Thank you for sending my cross-stitch. I will look for it to arrive.

No, I will not sign the waiver.

When can I expect a copy of my personal files?

Sincerely,

Carrie Buddington

#10, letter

July 15, 2013

Dear Mr. Kanaga,

In your letter dated June 17, 2013 you stated “I will pack up the Angel picture and mail it to you. There is no need for you to send me postage.”

I have not received said Angel cross-stitch yet. Is there a reason for the delay?

Sincerely,

Carrie Buddington

#11, letter

July 22, 2013

Dear Carrie,

Thank you for you note, but you are quoting only a portion of my letter. In my correspondence I have been asking if there is anything else that you claim to own. I have asked for some assurance that this is the only request, so that we can settle everything at once. When nothing came from you, I drafted and sent a mutual waiver for your signature.

So, the reason for the delay is that you have not responded to any of the above. I am happy to finalize this as soon as you are ready. Perhaps if you could call me, we could resolve it over the phone.

Sincerely,

Christopher W. Kanaga

#12, letter

August 5, 2013

Dear Chris,

Wow. I find it truly incredible that you are asking me to exchange all future claims for one little home-made cross-stitch. To me this is indicative of a demanding, controlling and paranoid personality.
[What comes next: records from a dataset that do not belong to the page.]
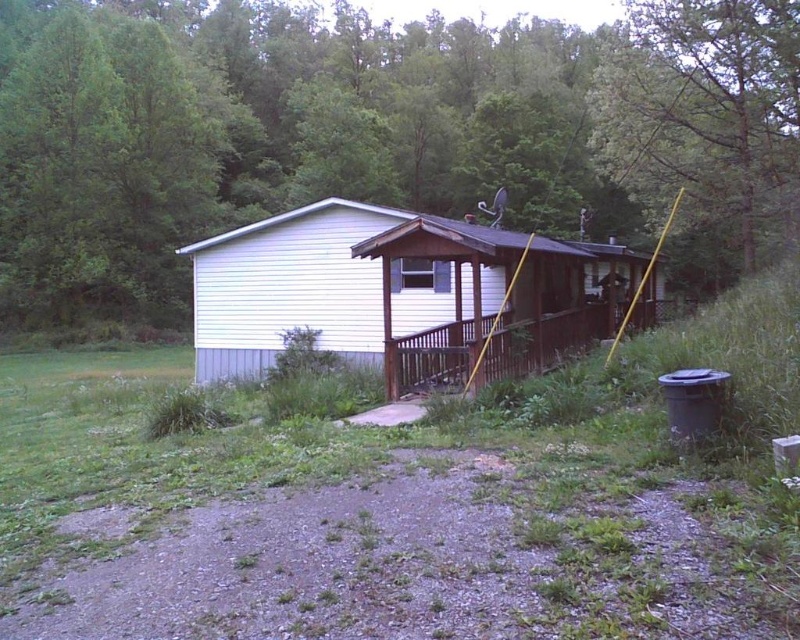 Question: Is green leafy tree at upper center closer to camera compared to white siding cabin at center?

Choices:
 (A) yes
 (B) no

Answer: (B)

Question: Which point is closer to the camera?

Choices:
 (A) (532, 284)
 (B) (230, 3)
 (C) (713, 0)

Answer: (A)

Question: Which object appears closest to the camera in this image?

Choices:
 (A) white siding cabin at center
 (B) green leafy tree at upper center
 (C) green leafy tree at upper right

Answer: (A)

Question: Which point appears closest to the camera in this image?

Choices:
 (A) (81, 12)
 (B) (717, 44)
 (C) (426, 369)

Answer: (C)

Question: Can you confirm if green leafy tree at upper center is thinner than white siding cabin at center?

Choices:
 (A) yes
 (B) no

Answer: (B)

Question: Does green leafy tree at upper center have a lesser width compared to green leafy tree at upper right?

Choices:
 (A) no
 (B) yes

Answer: (A) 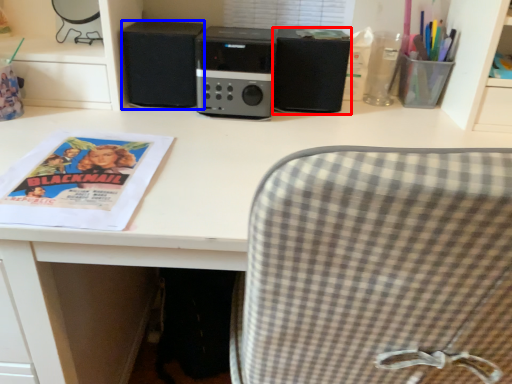 Question: Which of the following is the closest to the observer, speaker (highlighted by a red box) or speaker (highlighted by a blue box)?

Choices:
 (A) speaker
 (B) speaker

Answer: (A) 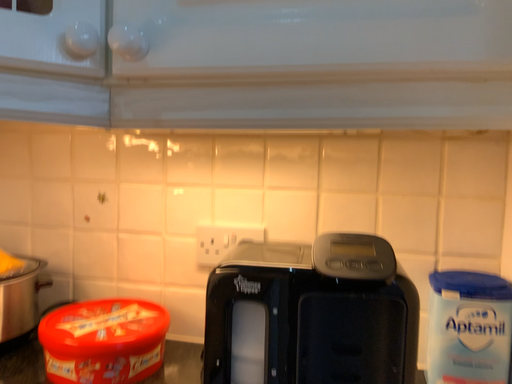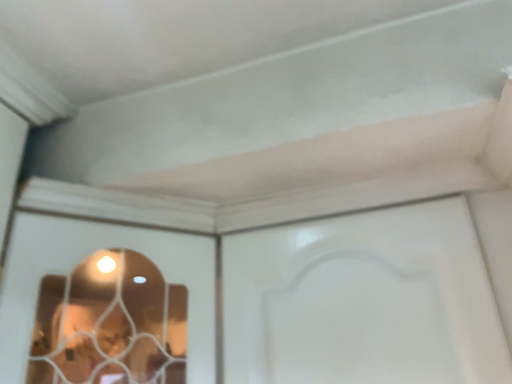 Question: Which way did the camera rotate in the video?

Choices:
 (A) rotated right
 (B) rotated left

Answer: (B) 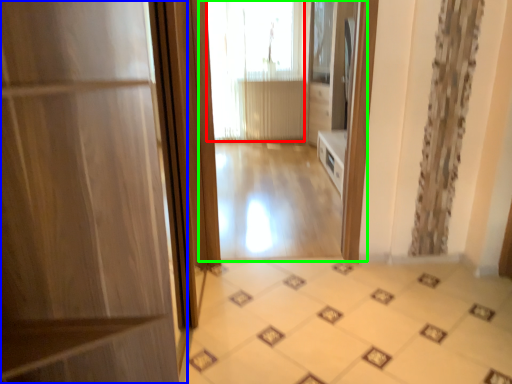 Question: Which object is the farthest from window (highlighted by a red box)? Choose among these: door (highlighted by a blue box) or residence (highlighted by a green box).

Choices:
 (A) door
 (B) residence

Answer: (A) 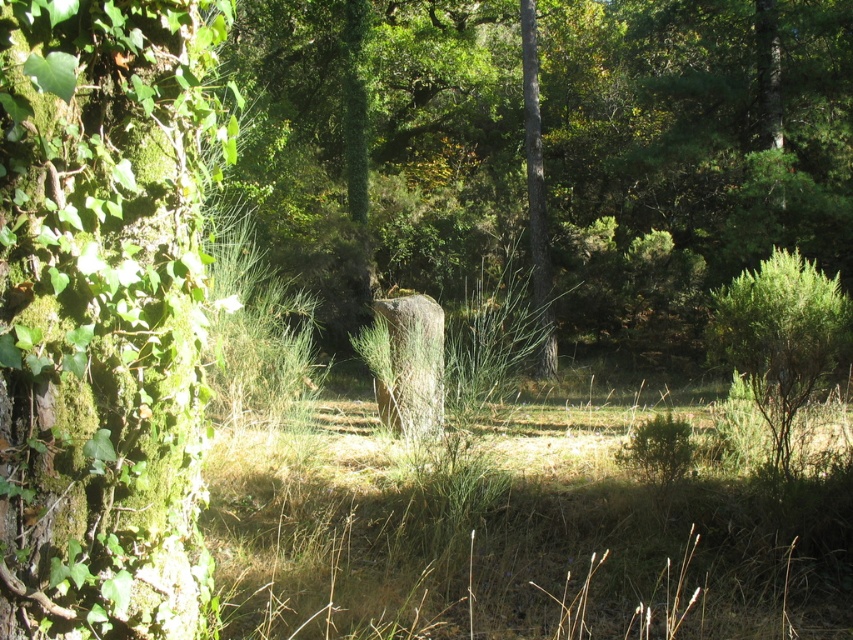 From the picture: You are a hiker trying to cross a forest area. You see a green mossy rock at center and brown dry grass at center. Which object would be more stable to step on?

The green mossy rock at center is larger in size than brown dry grass at center, so stepping on the green mossy rock at center would be more stable since it has a bigger surface area compared to the brown dry grass at center.

You are a hiker who wants to place a small backpack on the ground between the green mossy rock at center and the brown dry grass at center. Which object should you place it closer to so that it stays on top of the ground?

You should place the backpack closer to the brown dry grass at center because the green mossy rock at center is located above the brown dry grass at center, meaning the ground is at the level of the brown dry grass at center. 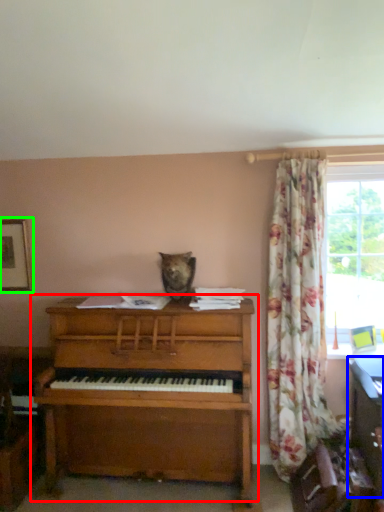 Question: Which object is the closest to the piano (highlighted by a red box)? Choose among these: computer desk (highlighted by a blue box) or picture frame (highlighted by a green box).

Choices:
 (A) computer desk
 (B) picture frame

Answer: (B) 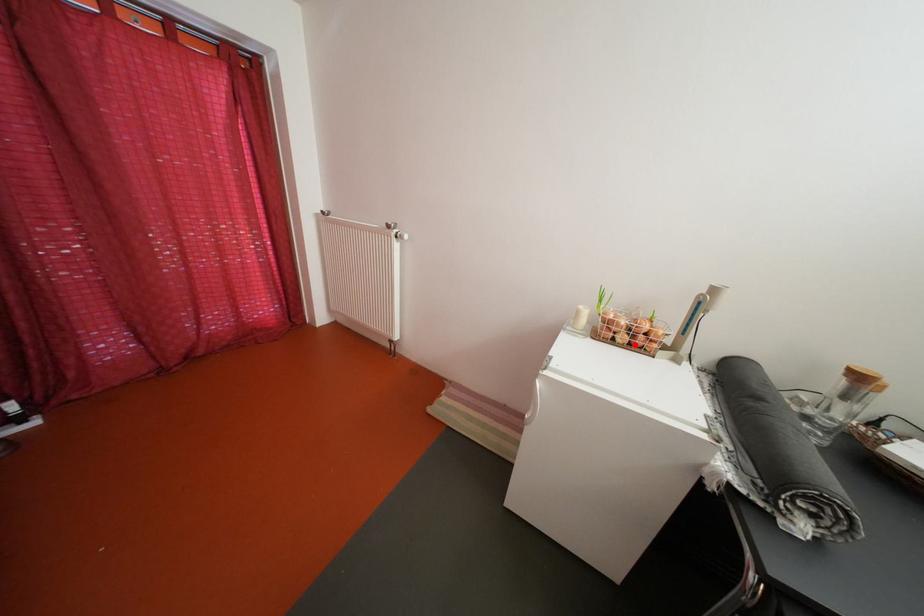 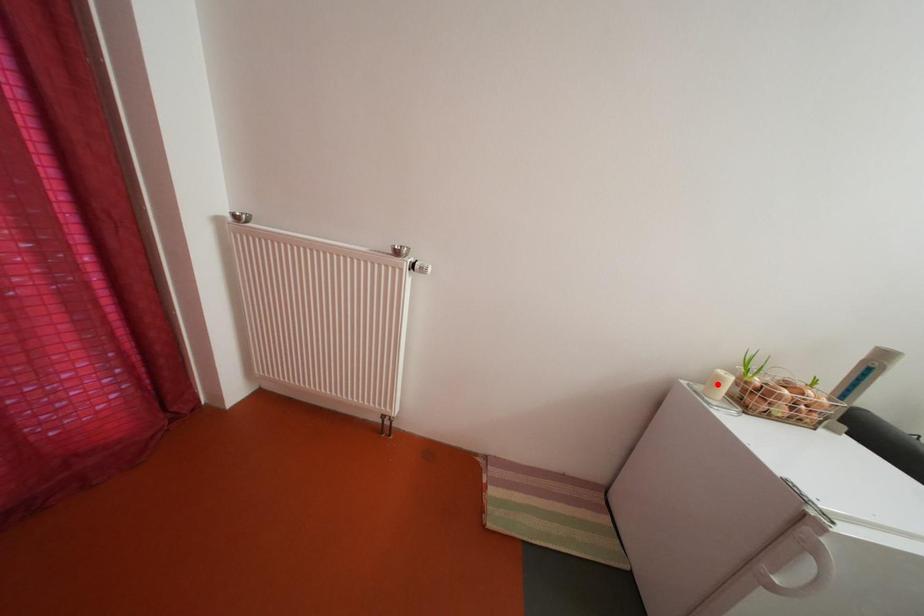 I am providing you with two images of the same scene from different viewpoints. A red point is marked on the first image and another point is marked on the second image. Is the marked point in image1 the same physical position as the marked point in image2?

No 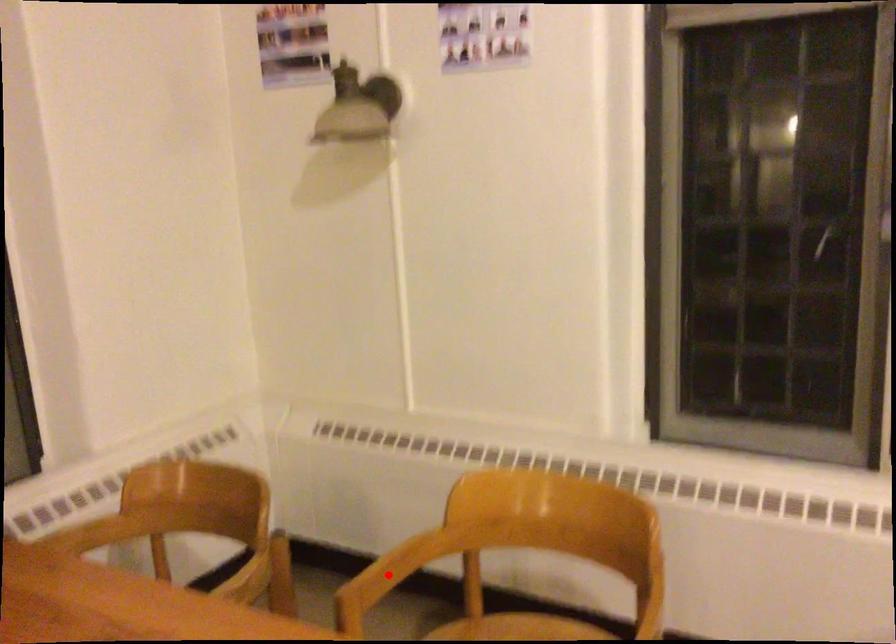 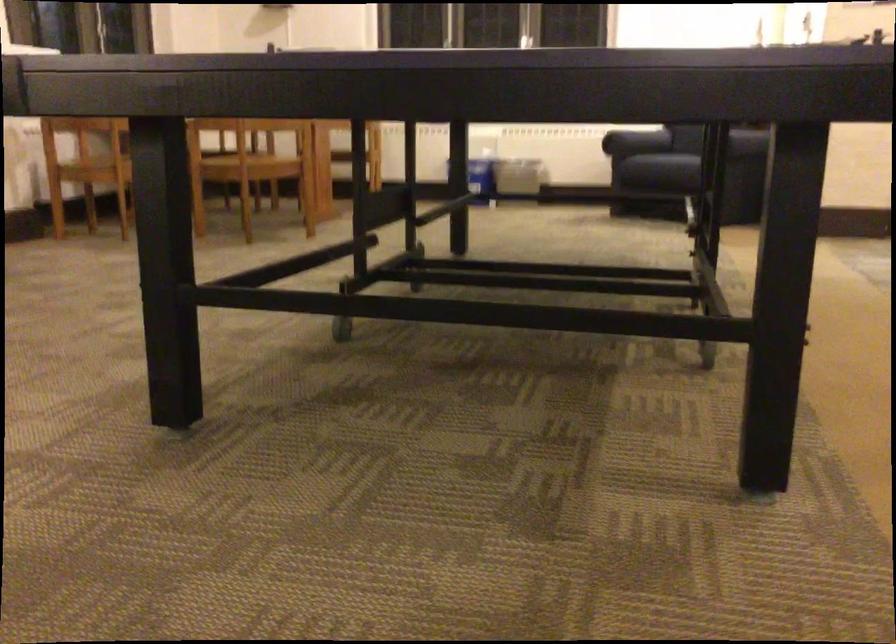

It seems that you are so narrow in your view of life, and so “under authority” that you cannot see beyond the perceived threat you think I present. I have presented no threat to you.

You state in your letter of Jan. 21, 2013 that I had a “hand in the fabrication of the items.” I did not “have a hand in the fabrication”. The quilt set and the quilt hanging were 100% my labor. The materials used were donated to the Community of Jesus (Community) and did not cost them one cent. The tools and the space were part of the Convent, where I was living and giving all of my life for the support of the Community. The support I received through housing, clothing and food were minimal. We lived, dressed and ate sparingly in order to be as little a financial burden on the Community as possible. I assume that in having a sisterhood, the Community gladly took on the support of the sisters in exchange for all the free labor we provided, which was financially worth far more than the minimal support we received. The medical insurance must have been large for 60+ women, until we went on MassHealth, which does not cost anything. I received medical attention rarely, because we were told often that it was expensive, so I did not seek help unless it was absolutely necessary. I received no education at the expense of the Community, even though I asked to. As I stated in my letter of 1/26/13 I can understand the frame of mind that you are viewing this from, since I lived there for so long and used to have the same frame of mind, but that does not make it accurate or correct.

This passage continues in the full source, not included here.